# How much damage was done.



## Midnight Rider (Sep 30, 2007)

Any water clarity reports out there??? Anybody checked today after this wind and minimal rain????


----------



## johnboatjosh (May 19, 2008)

I was wondering the same thing. Weather permitting I'll have a report after tomorrow night. If anybody has an update on water clarity I'd appreciate it as it could save me about 125 miles worth of driving. (there and back)


----------



## wareagle22 (Oct 3, 2007)

Perdido and Styx rivers both are up slightly and muddy. Not coffee muddy, but muddy non the less.


----------



## mniterambler (Jul 28, 2008)

No need to look for a bit, this weather has to have everything messed up!!! war eagle you are now my favorite poster I love those stickers..::clap:bowdown


----------



## fla_scout (Sep 28, 2007)

Lord have mercy! I know what I want to gig right now and it ain't a flounder!


----------



## FlounderAssassin (Sep 28, 2007)

well i read everything down to wareagles post then forgot what the hell everyone was talking about! NICE PIC!!!!


----------



## BuckWild (Oct 2, 2007)

> *wareagle22 (8/26/2008)*Perdido and Styx rivers both are up slightly and muddy. Not coffee muddy, but muddy non the less.

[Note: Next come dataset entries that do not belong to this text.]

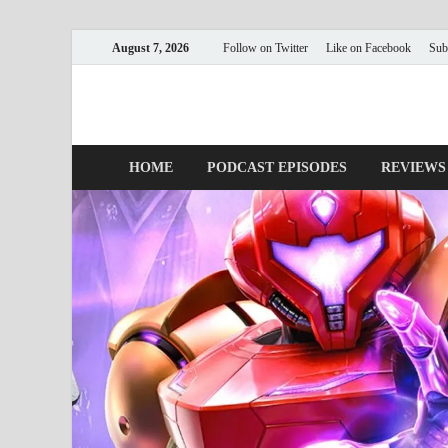
August 7, 2026
Follow on Twitter
Like on Facebook
Sub
Nerds with Mics
Gaming – Tech – Pop Culture
HOME
PODCAST EPISODES
REVIEWS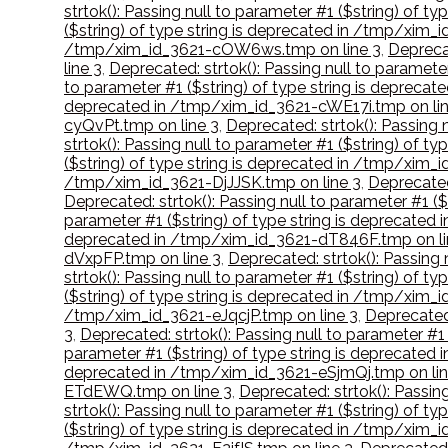
strtok(): Passing null to parameter #1 ($string) of 
($string) of type string is deprecated in /tmp/xim
/tmp/xim_id_3621-cOW6ws.tmp on line 3
,
Deprecat
line 3
,
Deprecated: strtok(): Passing null to paramete
to parameter #1 ($string) of type string is depreca
deprecated in /tmp/xim_id_3621-cWE17i.tmp on lin
cyQvPt.tmp on line 3
,
Deprecated: strtok(): Passing 
strtok(): Passing null to parameter #1 ($string) of 
($string) of type string is deprecated in /tmp/xim
/tmp/xim_id_3621-DjJJSK.tmp on line 3
,
Deprecated
Deprecated: strtok(): Passing null to parameter #1 
parameter #1 ($string) of type string is deprecate
deprecated in /tmp/xim_id_3621-dT846F.tmp on li
dVxpFP.tmp on line 3
,
Deprecated: strtok(): Passing
strtok(): Passing null to parameter #1 ($string) of
($string) of type string is deprecated in /tmp/xim
/tmp/xim_id_3621-eJqcjP.tmp on line 3
,
Deprecated:
3
,
Deprecated: strtok(): Passing null to parameter #
parameter #1 ($string) of type string is deprecate
deprecated in /tmp/xim_id_3621-eSjmQj.tmp on lin
ETdEWQ.tmp on line 3
,
Deprecated: strtok(): Passin
strtok(): Passing null to parameter #1 ($string) of t
($string) of type string is deprecated in /tmp/xim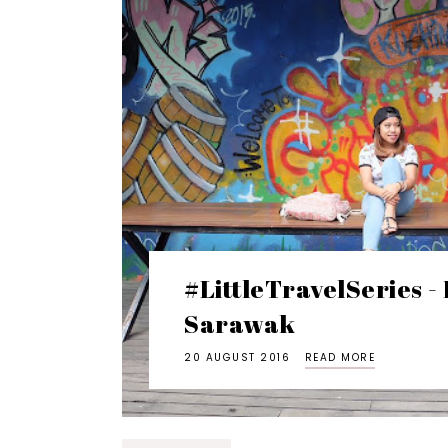
#LittleTravelSeries -
Sarawak
20 AUGUST 2016
READ MORE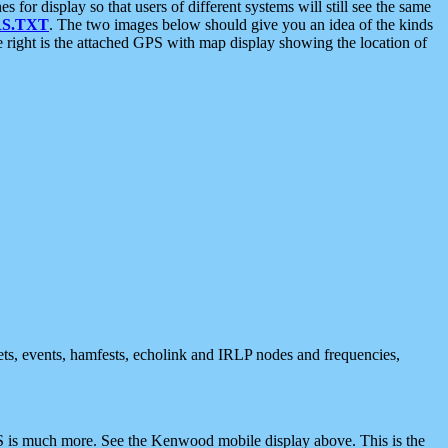
 display so that users of different systems will still see the same
S.TXT
. The two images below should give you an idea of the kinds
e right is the attached GPS with map display showing the location of
nets, events, hamfests, echolink and IRLP nodes and frequencies,
 is much more. See the Kenwood mobile display above. This is the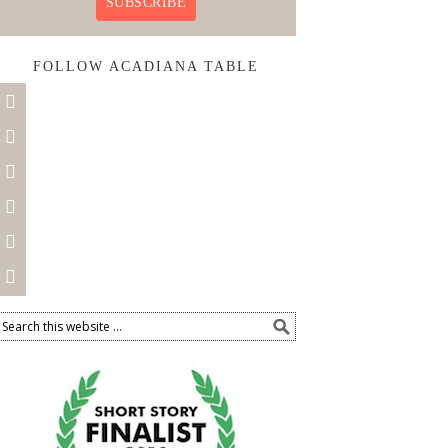
SUBSCRIBE
FOLLOW ACADIANA TABLE





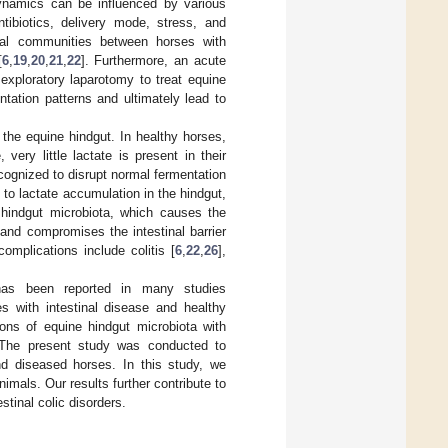
dynamics can be influenced by various
ntibiotics, delivery mode, stress, and
erial communities between horses with
[
6
,
19
,
20
,
21
,
22
]. Furthermore, an acute
exploratory laparotomy to treat equine
ntation patterns and ultimately lead to
 the equine hindgut. In healthy horses,
ery little lactate is present in their
cognized to disrupt normal fermentation
to lactate accumulation in the hindgut,
 hindgut microbiota, which causes the
and compromises the intestinal barrier
omplications include colitis [
6
,
22
,
26
],
s has been reported in many studies
es with intestinal disease and healthy
ons of equine hindgut microbiota with
 The present study was conducted to
nd diseased horses. In this study, we
nimals. Our results further contribute to
stinal colic disorders.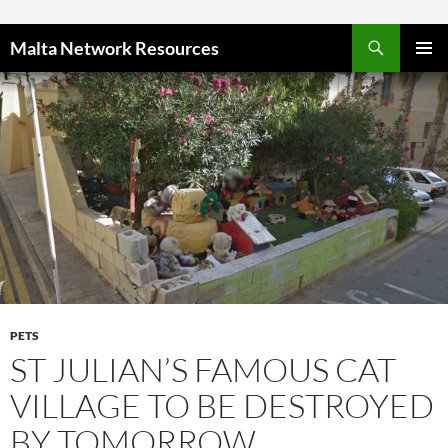
Skip to content
Malta Network Resources
PRIMAR
MENU
PETS
ST JULIAN’S FAMOUS CAT
VILLAGE TO BE DESTROYED
BY TOMORROW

What are we trying to GIG again?


----------



## Five Prongs Of Fury (Apr 15, 2008)

> *FlounderAssassin (8/26/2008)*well i read everything down to wareagles post then forgot what the hell everyone was talking about! NICE PIC!!!!


Yeah, no sh*t, me too!!!


----------



## Death From Above (Sep 28, 2007)

> *Five Prongs Of Fury (8/26/2008)*
> 
> 
> > *FlounderAssassin (8/26/2008)*well i read everything down to wareagles post then forgot what the hell everyone was talking about! NICE PIC!!!!
> ...


At work and can't see it!!:banghead:banghead:banghead


----------



## johnboatjosh (May 19, 2008)

I think this thread was about clarity....and I wish those stickers were a little clearer.oke


----------



## bama1 (Aug 7, 2008)

There is nothing wrong with that except the Auburn stickers, and the problem with them is that they are on.

Every thing is pea soup coming out of all of the rivers and bayousin Mobile.


----------



## jigslinger (Sep 30, 2007)

Yep, it looks to me like auburn screwed things up again!


----------



## wareagle22 (Oct 3, 2007)

Well I figured that since the water is screwed up and we have another MAJOR storm, I would take everyone's mind off of not being able to go!! I will tell her how much good will she has brought to the PFF..................


----------



## whitebc13 (Aug 5, 2008)

As much as I would love to go gigging tonight I think I will go home and watch some college football...even if it is reruns!!! :bowdown


----------



## TWINKIE6816 (Oct 10, 2007)

I THINK I WILL STAY ON THE COMPUTER ALL NIGHT!:bowdown


----------



## mniterambler (Jul 28, 2008)

you can tell her to keep us all up all night with some fresh and smaller stickies.lol Great lookin girl!:bowdown


----------



## Five Prongs Of Fury (Apr 15, 2008)

540 views and only 17 posts!!! Shame, shame, shame!!! :letsparty oke


----------



## X-Shark (Oct 3, 2007)

HaHa I have forwarded this to many Aurburn graduates. 



Sweet Gal.


----------



## wareagle22 (Oct 3, 2007)

And just so you know, it has NOT been photo shopped!!



WAR EAGLE!!!


----------



## pacsman (Oct 12, 2007)

Thank you! work just got a little better. Never been an AU fan but I am willing to try.


----------



## Frayed Knot (Oct 4, 2007)

NICE RACK.


----------



## Evensplit (Oct 2, 2007)

> *Five Prongs Of Fury (8/27/2008)*540 views and only 17 posts!!!


520 of them are mine....


----------



## FlounderAssassin (Sep 28, 2007)

> *Evensplit (8/27/2008)*
> 
> 
> > *Five Prongs Of Fury (8/27/2008)*540 views and only 17 posts!!!
> ...


you sure about that...i thought i had atleast 300 or so oke


----------



## parrothead (Oct 1, 2007)

Come on now, those cant be her real teeth. I say photoshopped for sure.Guess ill have to loook again !!!!!!!!!:banghead:banghead:banghead:banghead:banghead:banghead:banghead:banghead

Scott


----------



## Midnight Rider (Sep 30, 2007)

Boy this post sure got side tracked....... But if it had to happen I couldnt think of a better way. Still standing by for some water clarity reports.


----------



## fishFEEDER9697 (Sep 30, 2007)

I looked at it this afternoon. It's very, very dark in my neck of the woods. It's not opaque, relatively clear as far as particulate matter, but it is so dark brown that it's almost red.


----------



## Frayed Knot (Oct 4, 2007)

How much did that rack set you back

I need to upgrade ole girl


----------



## Flounderpounder (Oct 3, 2007)

> *Midnight Rider (8/27/2008)*Boy this post sure got side tracked....... But if it had to happen I couldnt think of a better way. Still standing by for some water clarity reports.


Almost went last night.....looked at the water (terrible) and went home. :banghead


----------



## johnboatjosh (May 19, 2008)

I went last night, water was a little dirty but not unmanageable. (where I was at anyway)


----------